Danke, PR!NT Communications Consultants
Kennt Ihr diese Momente? In denen man so viel sagen könnte? Und doch nicht weiß, was? Genau so einen erlebe ich gerade. Denn soeben ist meine Zeit bei PR!NT Communications Consultants – oder wie wir sagen: in der PR!NT – zu Ende gegangen. Fünfeinhalb Jahre nonstop (und ein halbes Jahr Praktikum einige Jahre zuvor). Puh.

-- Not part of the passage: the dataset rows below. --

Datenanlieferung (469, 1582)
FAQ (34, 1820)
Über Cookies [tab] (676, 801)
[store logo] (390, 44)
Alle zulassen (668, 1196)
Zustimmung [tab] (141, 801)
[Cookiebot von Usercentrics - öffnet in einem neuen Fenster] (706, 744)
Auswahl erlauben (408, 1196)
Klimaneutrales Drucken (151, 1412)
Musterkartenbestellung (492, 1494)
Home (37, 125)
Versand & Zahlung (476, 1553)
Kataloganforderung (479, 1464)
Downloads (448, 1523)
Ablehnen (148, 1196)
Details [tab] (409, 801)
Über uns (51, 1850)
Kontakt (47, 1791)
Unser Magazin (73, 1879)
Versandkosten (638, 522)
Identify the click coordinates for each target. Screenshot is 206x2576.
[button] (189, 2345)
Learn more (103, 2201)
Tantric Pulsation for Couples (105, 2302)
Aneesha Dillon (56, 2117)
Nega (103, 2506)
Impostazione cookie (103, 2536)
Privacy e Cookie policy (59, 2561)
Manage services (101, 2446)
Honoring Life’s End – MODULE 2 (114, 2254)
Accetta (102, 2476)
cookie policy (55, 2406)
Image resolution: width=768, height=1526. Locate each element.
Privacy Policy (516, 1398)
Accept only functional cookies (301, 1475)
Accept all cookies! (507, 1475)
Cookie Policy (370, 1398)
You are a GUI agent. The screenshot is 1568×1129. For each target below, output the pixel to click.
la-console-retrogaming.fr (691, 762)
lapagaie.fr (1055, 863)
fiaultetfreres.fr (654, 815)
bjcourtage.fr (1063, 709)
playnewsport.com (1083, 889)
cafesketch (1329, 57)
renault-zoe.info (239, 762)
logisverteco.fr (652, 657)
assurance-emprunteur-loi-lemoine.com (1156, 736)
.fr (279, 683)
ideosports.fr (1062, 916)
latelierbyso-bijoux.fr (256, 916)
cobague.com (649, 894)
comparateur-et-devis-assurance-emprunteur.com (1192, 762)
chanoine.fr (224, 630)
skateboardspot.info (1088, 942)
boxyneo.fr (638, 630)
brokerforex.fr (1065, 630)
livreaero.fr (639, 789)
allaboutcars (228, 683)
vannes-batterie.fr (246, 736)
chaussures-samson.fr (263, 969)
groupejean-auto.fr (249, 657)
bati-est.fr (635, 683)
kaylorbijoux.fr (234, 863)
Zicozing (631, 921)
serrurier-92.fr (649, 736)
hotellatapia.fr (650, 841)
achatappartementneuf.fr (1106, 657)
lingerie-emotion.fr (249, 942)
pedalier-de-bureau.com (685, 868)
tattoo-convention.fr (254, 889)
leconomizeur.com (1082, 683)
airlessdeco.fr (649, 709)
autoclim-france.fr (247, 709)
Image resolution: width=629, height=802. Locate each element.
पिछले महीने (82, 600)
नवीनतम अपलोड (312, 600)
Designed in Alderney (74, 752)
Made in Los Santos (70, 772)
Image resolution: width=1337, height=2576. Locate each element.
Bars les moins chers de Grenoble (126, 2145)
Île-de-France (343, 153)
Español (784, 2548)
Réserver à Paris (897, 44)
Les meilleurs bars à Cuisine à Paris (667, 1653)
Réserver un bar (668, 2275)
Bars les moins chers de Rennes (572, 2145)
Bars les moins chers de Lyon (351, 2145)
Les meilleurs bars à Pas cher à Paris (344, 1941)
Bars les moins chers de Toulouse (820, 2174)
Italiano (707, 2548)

Mir schießen so viele Bilder in den Kopf: Vom Aufzug eines Berliner Kaufhauses, gefüllt mit 16 Hostessen - und mir. Von abgefrohrenen Zehen beim zweistündigen Dreh einer 30-Sekunden-Sequenz für ein TV-Wissensmagazin. Von Berkant. Von Kühltaschen im Dezember. Von Wörtern in Taschenrechnerdisplays. Von lecker Essen mit Mondragon. Von absurden Meldungen und Akkord-Überzeugungsarbeit. Von Hasenfarmen und Blasenspaß. Von Nichten von Metzgern. Von 11Freunde. Von Klebestiften. Von Übernachtungen in ehemaligen Bordellen. Von radegebrochenem Bayerisch. Von heißen Steinöfen. Von Impulsen. Vom Bookletieren nachts um 4.30 Uhr. Von “Und jetzt kommt der Knaller!”. Von einem 10 Jahre älteren Fotografen, der mich für gleich alt hielt. Von FC Bayern gegen TSG 1899 Hoffenheim. Von Extrameilen. Davon, dass auch ein Gespräch ein Gottesdienst sein kann. Von Misswahlen in Microblogging-Diensten. Von US5-Fans in Social Networks. Von Cradle-2-Cradle. Von Ministerpräsidenten und Sportverschlüssen. Von 16 Marathons in 16 Monaten in 16 Bundesländern. Von schlechten Verlierern auf Award-Verleihungen. Vom Schorlemeister. Von Linz. Von Silikon. Von einer Woche im Aachen-Trikot. Von (TM). Vom Elektrostüberl. Und während alledem: Von vielen ganz fantastischen, inspirierenden und "kennenswerten" Menschen.
Ich bin sehr dankbar für das, was ich die letzten Jahre in der PR!NT erleben und lernen konnte. Und ich danke allen Kollegen, Vorgesetzten, Kunden, Journalisten und Partnern – dafür, dass Ihr mit mir zusammengearbeitet und mich ausgehalten habt.
Ich hoffe, dass wir uns weiterhin im Auge behalten.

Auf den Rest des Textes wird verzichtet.